Ratios between the HOEtVal values estimated in smokers on the basis of the urinary cotinine values were 1.04 or 1.03. This increase in the estimated value was approximately 3-4%, for a constant increase of 20 ng/ml of urinary cotinine. In contrast, the ratios between the HOEtVal values estimated in nonsmokers from the next urinary cotinine values were 1.41, 1.29, 1.23, and 1.1 8. This increase in the estimated value was 41%, 29%, 23%, and 18%, respectively, for a constant increase of 20 ng/ml of urinary cotinine. The estimated HOEtVal values in nonsmokers were higher than those in smokers--for the same increase in urinary cotinine. Furthermore, the estimated urinary cotinine value in nonsmokers was higher than that estimated for smokers at a urinary cotinine level of 100 ng/ml.

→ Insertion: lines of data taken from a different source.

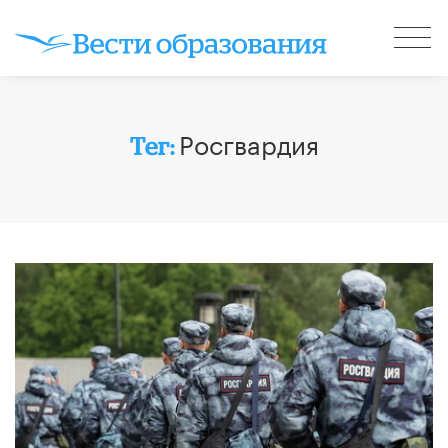
Росгвардия
Тег: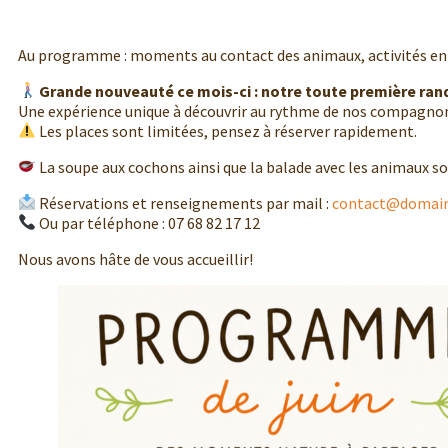
Au programme : moments au contact des animaux, activités en 
Grande nouveauté ce mois-ci : notre toute première ran
Une expérience unique à découvrir au rythme de nos compagno
Les places sont limitées, pensez à réserver rapidement.
La soupe aux cochons ainsi que la balade avec les animaux s
Réservations et renseignements par mail :
contact@domaine
Ou par téléphone : 07 68 82 17 12
Nous avons hâte de vous accueillir!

Apparently, HOEtVal reaches a saturation value for high exposure to tobacco smoke. This effect cannot be ascribed to the determination method, because the calibration curve extends far beyond the saturation value.
Table 4 shows the single Pearson's correlations measured between the number of cigarettes per day vs. cotinine vs. HOEtVal. These relationships were significant for active smokers, but not for passive smokers.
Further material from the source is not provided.